Пространственно-временное структурирование поэмы посредством разбиения на главы в соответствии с расписанием движения поезда от Москвы до Петушков может навести на мысли об единой теории психических процессов Л. М. Веккера, который развил тезис Канта о том, что время и пространство являются необходимыми атрибутами нашего мышления, и о корреляции между бессознательными и когнитивными процессами. Размышления над поэмой заставили объединиться и авторов статьи: психотерапевта традиционной российской школы и психоаналитика.
Говоря об изучении поэмы, ее героя и личности ее автора, мы, конечно, не претендуем на всесторонность, да ее и невозможно было бы достичь в рамках краткой статьи. Мы коснемся лишь одного аспекта, а именно: попытаемся выяснить, насколько коррелируют религиозность Венедикта (и Венички) Ерофеева и такой, с точки зрения Церкви, серьезный порок, как злоупотребление алкоголем, который, к сожалению, был присущ очень многим интеллигентам как во времена Венички (конец 60-х — начало 70-х гг.), так и во все последующие годы. Забавно, что первая публикация поэмы на родине случилась в 1988 г. в журнале «Трезвость и Культура»
[180] в сильно сокращенном виде и с предисловием С. Чупринина, в котором утверждалось, что Ерофеев «беспощадно обличает пороки своих сограждан»
[181]. Также нам встречалось издание поэмы в сборнике «Исповедь порока»
[182], выпущенном при содействии Ставропольского комитета Общества Красного Креста. В этот сборник, помимо произведения Ерофеева, вошли также статьи о проститутках, о СПИДе и изречения разных известных людей, вроде академика Углова, о здоровом образе жизни. Видимо, редакторы этих и им подобных изданий увидели в поэме лишь исповедь раскаявшегося алкоголика и проповедь о вреде пьянства. С таким суженным пониманием «Москвы — Петушков» согласиться, как нам кажется, никак нельзя, но наше исследование будет посвящено именно этому аспекту.

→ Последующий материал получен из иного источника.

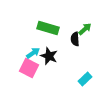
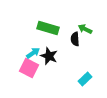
green arrow: rotated 112 degrees counterclockwise
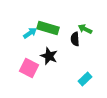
cyan arrow: moved 3 px left, 20 px up
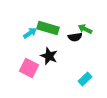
black semicircle: moved 2 px up; rotated 96 degrees counterclockwise
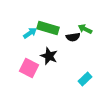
black semicircle: moved 2 px left
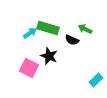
black semicircle: moved 1 px left, 3 px down; rotated 32 degrees clockwise
cyan rectangle: moved 11 px right, 1 px down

С первого взгляда в этой области у Венидикта Ерофеева (как и у его представителя в мире фантазийном — Венички) должен существовать интрапсихический конфликт: с одной стороны, он религиозен, с другой — злоупотребляет алкоголем, и не только не скрывает этого, но даже гордится, в том числе и перед самим Богом. То Веничка выдает сентенции вроде: «Да, больше пейте, меньше закусывайте. Это лучшее средство от самомнения и поверхностного атеизма», то восклицает: «Что мне выпить во Имя Твое?»
[183]
Религиозность Венички не вызывает сомнений: он запросто общается с «ангелами Господними» («Какие они милые!..»), постоянно обращается к Богу, буквально с третьей страницы поэмы («Вот ведь, Искупитель даже, и даже Маме своей родной и то говорил: „Что мне до тебя?“ А уж тем более мне — что мне до этих суетящихся и постылых?»
[184]) и по последнюю («Они (убийцы) смеялись, а Бог молчал…»
[185]). Так же, по воспоминаниям друзей и близких, был религиозен и сам автор поэмы. Вдова писателя, Галина Ерофеева, вспоминает, что «религия в нем всегда была»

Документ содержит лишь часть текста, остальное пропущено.